A surge in quantitative investing from the buy-side is driving an increase in technology spend for the sector and moving quant analysts’ roles into the front office.
Hedge funds and asset managers are increasingly turning to the quant approach in the face of unprecedented volatility in financial markets. This is fuelling appetite for new algorithms and the technology that can assist in the selection and creation of portfolios, according to a new report by consultancy Aite Group.
And this search for alpha is meaning the quant analysts, who would typically research theories and pass them on to portfolio managers and traders, are increasingly becoming a front office presence.

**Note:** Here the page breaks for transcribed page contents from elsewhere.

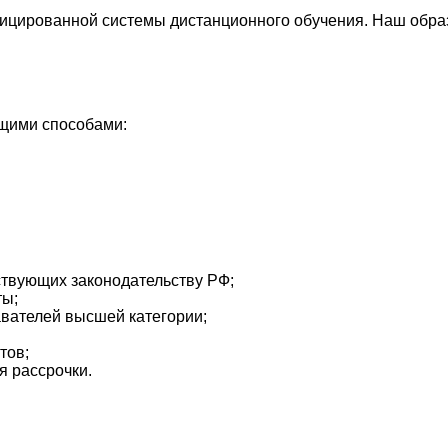
ицированной системы дистанционного обучения. Наш обра
ющими способами:
ствующих законодательству РФ;
ты;
авателей высшей категории;
тов;
я рассрочки.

John Jay, an analyst at Aite Group, says: “Today’s quants are no longer development geek-types who remain hidden in the background. They are increasingly being pushed into the front office, taking the roles of traders and portfolio managers.”
And, as the quants’ roles evolve, a crop of technology vendors – such as 4th Story, ClariFI and QuantHouse – have sprung up to provide platforms for the buy-side.
Sang Lee, managing partner at Aite Group, tells us: “Still a lot of quants have developed their own platforms or applications, often on an ad hoc basis.” The new platforms are aimed at integrating these home-grown applications, he says.
Aite predicts that the market for these new alpha-generating platforms will reach $120m by 2010 – 10 times the amount spent on them in 2006.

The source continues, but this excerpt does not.